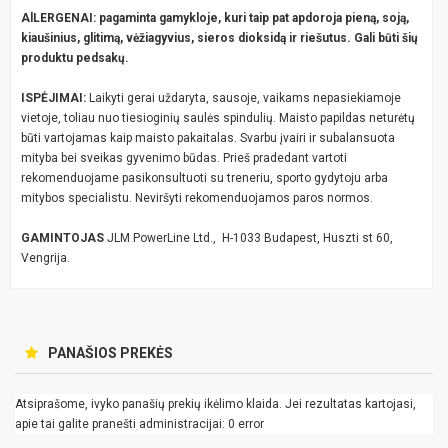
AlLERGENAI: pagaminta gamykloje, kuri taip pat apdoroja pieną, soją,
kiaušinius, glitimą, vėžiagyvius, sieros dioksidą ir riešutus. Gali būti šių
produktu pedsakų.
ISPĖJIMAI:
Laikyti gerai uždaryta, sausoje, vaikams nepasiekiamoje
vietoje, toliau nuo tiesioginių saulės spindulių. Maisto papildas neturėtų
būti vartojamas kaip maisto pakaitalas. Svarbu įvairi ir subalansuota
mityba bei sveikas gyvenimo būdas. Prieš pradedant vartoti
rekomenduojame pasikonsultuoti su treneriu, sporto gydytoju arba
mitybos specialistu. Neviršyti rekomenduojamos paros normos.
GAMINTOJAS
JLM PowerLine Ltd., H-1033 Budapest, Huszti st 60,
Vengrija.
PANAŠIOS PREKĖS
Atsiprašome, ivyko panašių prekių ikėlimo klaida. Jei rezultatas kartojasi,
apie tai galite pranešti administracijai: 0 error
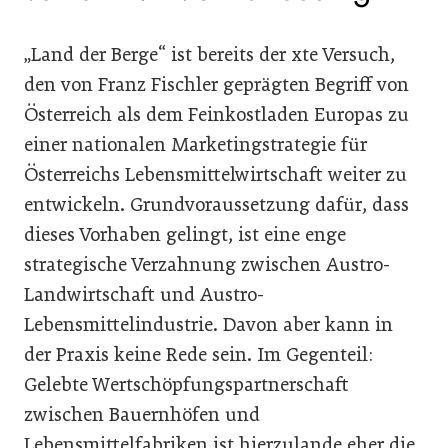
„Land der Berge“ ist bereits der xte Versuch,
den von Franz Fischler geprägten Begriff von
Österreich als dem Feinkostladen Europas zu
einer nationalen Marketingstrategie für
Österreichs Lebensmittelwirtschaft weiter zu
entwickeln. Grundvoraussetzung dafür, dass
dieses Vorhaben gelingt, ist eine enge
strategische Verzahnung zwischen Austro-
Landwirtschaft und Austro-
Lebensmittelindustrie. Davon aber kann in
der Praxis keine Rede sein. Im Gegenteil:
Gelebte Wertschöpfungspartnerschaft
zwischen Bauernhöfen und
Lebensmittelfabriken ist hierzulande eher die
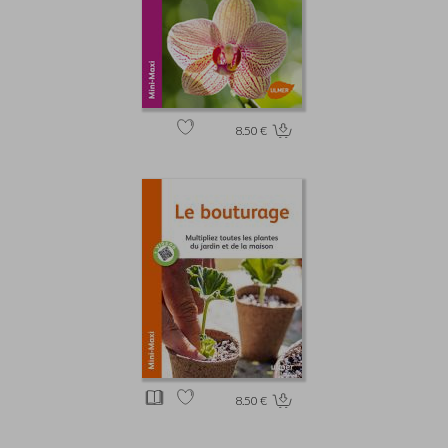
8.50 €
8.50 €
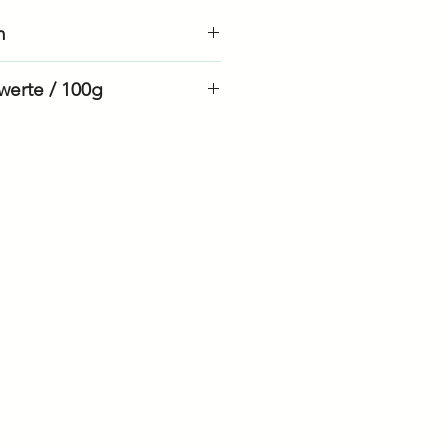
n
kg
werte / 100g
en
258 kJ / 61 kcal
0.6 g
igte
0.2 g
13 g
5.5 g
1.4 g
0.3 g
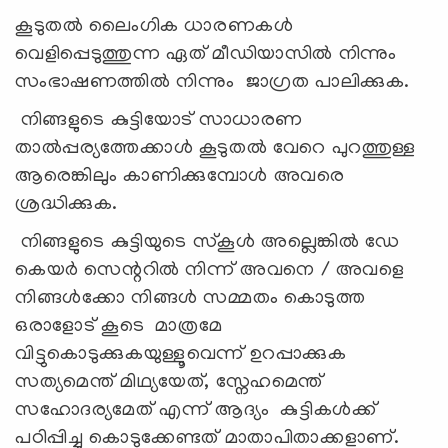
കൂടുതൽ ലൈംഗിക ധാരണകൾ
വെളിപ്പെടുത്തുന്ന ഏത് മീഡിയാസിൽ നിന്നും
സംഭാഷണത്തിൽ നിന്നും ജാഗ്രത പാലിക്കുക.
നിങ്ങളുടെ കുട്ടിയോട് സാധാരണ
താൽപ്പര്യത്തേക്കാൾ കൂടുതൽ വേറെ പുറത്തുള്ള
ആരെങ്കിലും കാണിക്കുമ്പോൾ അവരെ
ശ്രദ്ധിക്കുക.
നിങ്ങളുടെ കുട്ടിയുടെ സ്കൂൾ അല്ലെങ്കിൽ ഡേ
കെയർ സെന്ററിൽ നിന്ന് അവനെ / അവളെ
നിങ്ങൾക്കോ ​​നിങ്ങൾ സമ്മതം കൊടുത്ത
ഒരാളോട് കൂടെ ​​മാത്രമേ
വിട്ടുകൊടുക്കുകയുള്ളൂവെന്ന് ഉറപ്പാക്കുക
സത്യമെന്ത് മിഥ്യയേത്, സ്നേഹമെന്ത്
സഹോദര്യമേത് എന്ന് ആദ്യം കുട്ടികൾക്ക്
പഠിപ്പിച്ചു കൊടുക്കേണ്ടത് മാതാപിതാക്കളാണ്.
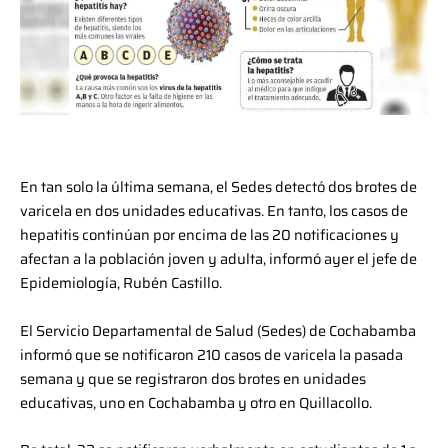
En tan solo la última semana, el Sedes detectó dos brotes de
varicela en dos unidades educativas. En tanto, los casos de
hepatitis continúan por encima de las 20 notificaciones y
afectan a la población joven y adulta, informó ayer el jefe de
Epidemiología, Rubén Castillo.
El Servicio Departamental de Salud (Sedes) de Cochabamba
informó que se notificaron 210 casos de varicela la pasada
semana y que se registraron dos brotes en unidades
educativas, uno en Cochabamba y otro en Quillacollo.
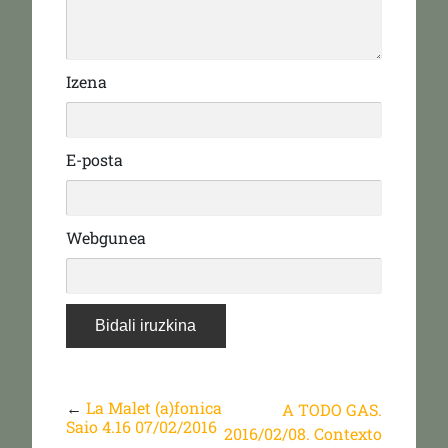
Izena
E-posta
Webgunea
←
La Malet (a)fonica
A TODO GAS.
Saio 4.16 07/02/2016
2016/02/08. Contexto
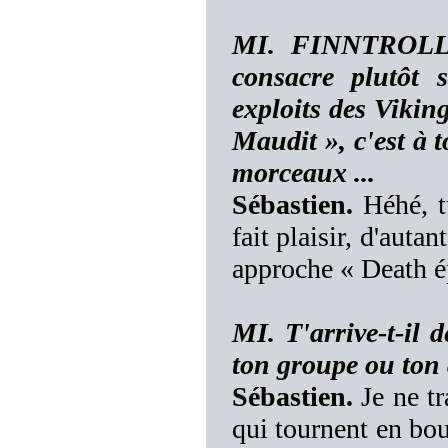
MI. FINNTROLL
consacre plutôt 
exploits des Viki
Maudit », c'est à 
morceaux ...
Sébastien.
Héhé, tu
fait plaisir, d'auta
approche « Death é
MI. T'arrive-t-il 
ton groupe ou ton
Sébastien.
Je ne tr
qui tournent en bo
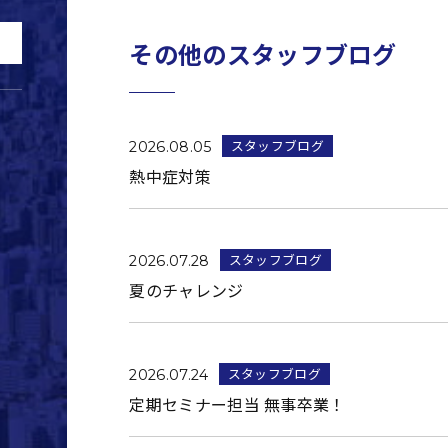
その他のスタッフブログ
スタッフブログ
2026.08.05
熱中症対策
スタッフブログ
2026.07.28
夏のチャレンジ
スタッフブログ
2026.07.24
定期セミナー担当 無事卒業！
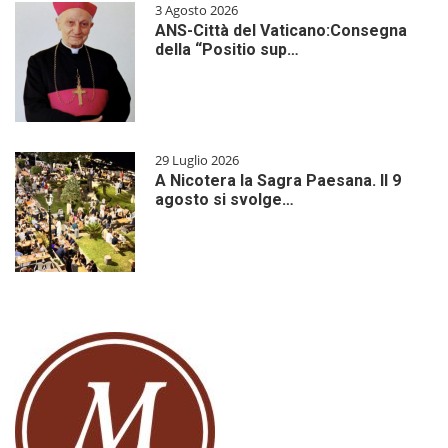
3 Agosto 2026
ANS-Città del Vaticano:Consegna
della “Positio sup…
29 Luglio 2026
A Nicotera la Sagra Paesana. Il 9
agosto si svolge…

▬▬▬▬▬▬▬▬▬▬

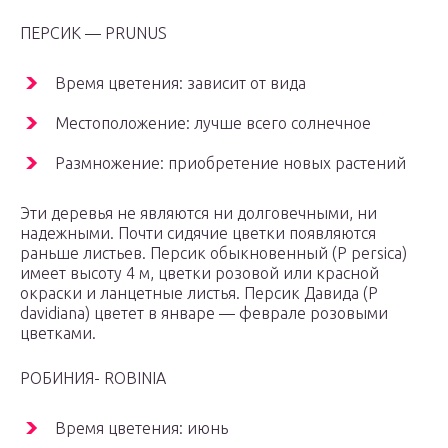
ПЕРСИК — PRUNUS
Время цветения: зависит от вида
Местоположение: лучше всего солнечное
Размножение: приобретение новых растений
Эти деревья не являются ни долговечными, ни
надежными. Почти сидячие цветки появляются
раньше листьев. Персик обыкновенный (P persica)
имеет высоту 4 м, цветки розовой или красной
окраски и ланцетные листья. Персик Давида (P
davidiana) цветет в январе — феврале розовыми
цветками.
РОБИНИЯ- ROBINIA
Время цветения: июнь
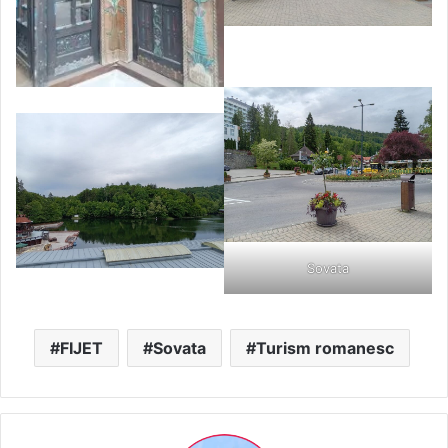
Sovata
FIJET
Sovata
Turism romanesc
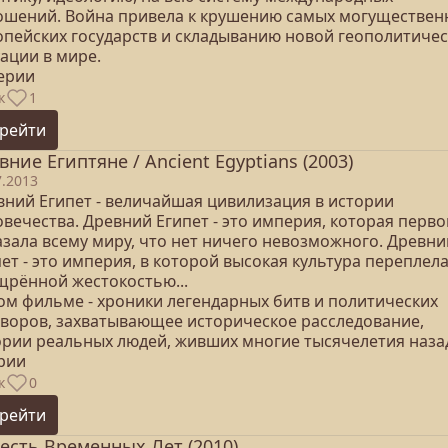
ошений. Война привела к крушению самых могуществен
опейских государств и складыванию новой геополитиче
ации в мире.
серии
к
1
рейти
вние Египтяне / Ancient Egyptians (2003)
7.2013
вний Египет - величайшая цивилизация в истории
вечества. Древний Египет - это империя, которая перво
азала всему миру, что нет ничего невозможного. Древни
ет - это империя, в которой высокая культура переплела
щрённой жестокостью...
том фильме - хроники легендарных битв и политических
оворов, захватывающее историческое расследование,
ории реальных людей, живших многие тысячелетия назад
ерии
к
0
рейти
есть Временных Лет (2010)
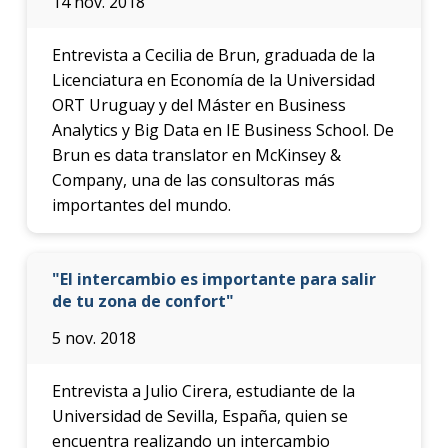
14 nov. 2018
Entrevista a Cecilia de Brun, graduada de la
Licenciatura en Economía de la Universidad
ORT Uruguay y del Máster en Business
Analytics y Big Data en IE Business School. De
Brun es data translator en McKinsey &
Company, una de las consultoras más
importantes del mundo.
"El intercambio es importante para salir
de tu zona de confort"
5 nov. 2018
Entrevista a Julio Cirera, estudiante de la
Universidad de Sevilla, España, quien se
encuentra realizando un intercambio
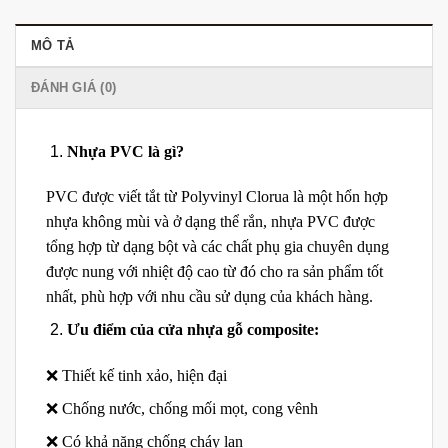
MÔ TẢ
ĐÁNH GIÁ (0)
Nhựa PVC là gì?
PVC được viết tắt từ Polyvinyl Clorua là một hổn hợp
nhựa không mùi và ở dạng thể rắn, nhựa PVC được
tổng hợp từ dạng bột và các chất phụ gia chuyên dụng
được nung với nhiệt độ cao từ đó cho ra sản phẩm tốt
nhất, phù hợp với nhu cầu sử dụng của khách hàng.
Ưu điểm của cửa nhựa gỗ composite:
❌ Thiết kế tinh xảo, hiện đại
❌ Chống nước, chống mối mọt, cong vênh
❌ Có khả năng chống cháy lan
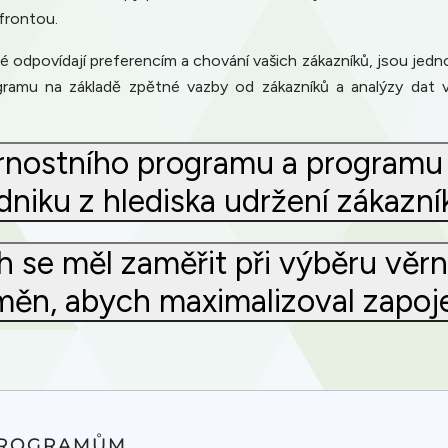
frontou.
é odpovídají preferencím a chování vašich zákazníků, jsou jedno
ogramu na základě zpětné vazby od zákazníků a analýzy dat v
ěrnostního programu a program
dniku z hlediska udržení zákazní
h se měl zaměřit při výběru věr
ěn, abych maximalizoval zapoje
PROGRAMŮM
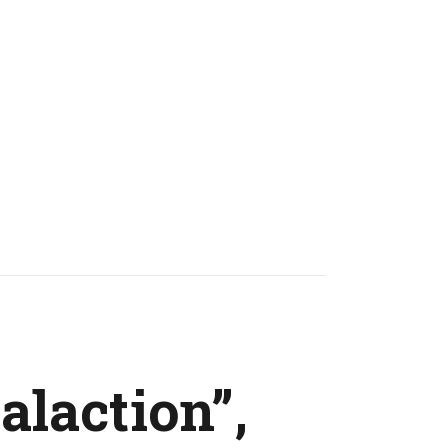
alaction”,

▬▬▬▬▬▬▬▬▬▬

§ **EXERCISE INSTRUCTIONS**: Which of the lines above hold the string "chống"? Pick each of them out.

§ **SOLUTION TO THIS PROBLEM**:
❌ Chống nước, chống mối mọt, cong vênh
❌ Có khả năng chống cháy lan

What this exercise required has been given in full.